It comes in more subtle forms too, of course. There are plums like Chairs of Crown Corporations. These leeches do no real work they are not, the gods be praised, mandated to have any say in the real running of the show. All they get are lush offices, first class travel, a large annual stipend and often pension benefits. Usually these parasites are given long term appointments so that any new government must shell out bundles of tax dollars to get rid of them. But its often more subtle than that. Neither the federal government nor our own provincial government has any idea how many crown corps or their subsidiaries exist. Yet many of them have politically appointed boards of directors and chairpersons that get annual stipends or per diems for doing very little benefit to the public.
As I say, this is hardly new. What is new is that the public has, at long last, awoken from its torpor and started to ask questions and even, on occasion, to criticize their political masters.
The effect of all this has been devastating on our political life. The politician who was once seen as an important and admirable person, often even by his political opponents, is now seen as an object of derision protected wherever he goes with a cadre of political hacks who carefully polish his every utterance.
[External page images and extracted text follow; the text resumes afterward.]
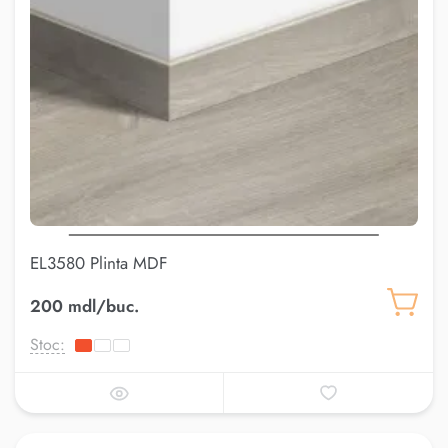
EL3580 Plinta MDF
200 mdl/buc.
Stoc: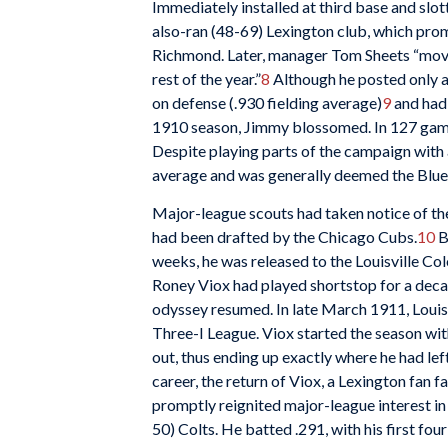
Immediately installed at third base and slot
also-ran (48-69) Lexington club, which prom
Richmond. Later, manager Tom Sheets “moved
rest of the year.”
8
Although he posted only a
on defense (.930 fielding average)
9
and had 
1910 season, Jimmy blossomed. In 127 games
Despite playing parts of the campaign with 
average and was generally deemed the Blue 
Major-league scouts had taken notice of the
had been drafted by the Chicago Cubs.
10
B
weeks, he was released to the Louisville Co
Roney Viox had played shortstop for a decad
odyssey resumed. In late March 1911, Louisvi
Three-I League. Viox started the season wit
out, thus ending up exactly where he had lef
career, the return of Viox, a Lexington fan f
promptly reignited major-league interest in 
50) Colts. He batted .291, with his first fo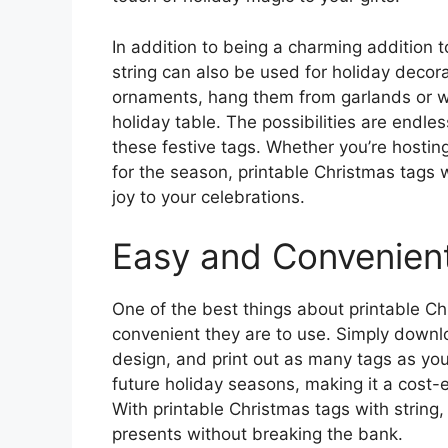
In addition to being a charming addition t
string can also be used for holiday decor
ornaments, hang them from garlands or wr
holiday table. The possibilities are endl
these festive tags. Whether you’re hostin
for the season, printable Christmas tags 
joy to your celebrations.
Easy and Convenien
One of the best things about printable Ch
convenient they are to use. Simply downlo
design, and print out as many tags as yo
future holiday seasons, making it a cost-ef
With printable Christmas tags with string
presents without breaking the bank.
And decent people like Stephen Owen and Ted McWhinney are caught up in it. What the party says goes and what the leader says is law for the party. Honest men and women, drawn into a dirty game where they must obey are, not unnaturally, tarred with the leaders brush. They may not be on the take themselves and they may not have had anything to do with the corruption around them but they are taken to be part of an overall conspiracy by their leader to rule by executive fiat supported by bought-off lackeys.
Its little wonder that decent people are put off politics. Think of what happens to all of them. The moment they enter the House, be it Ottawa or a provincial capital, they are bound to do not what their conscience dictates or what their constituents think is right, but by what the boss says he wants. Even the notion of some sort of democracy within cabinet or caucus should be taken with great care since when it comes to the crunch, which it usually does, the leader prevails and the member is left with the choice of going along or becoming an outcast.
And this, I guess, brings me to my point. When you have systems of government where one man dictatorships prevail, you get rot. And the rot comes from the top down and reaches into every nook and cranny of how we are governed.
And it costs taxpayers hundreds of millions of dollars every year.
And, worst of all, new governments dont change the system, only the beneficiaries.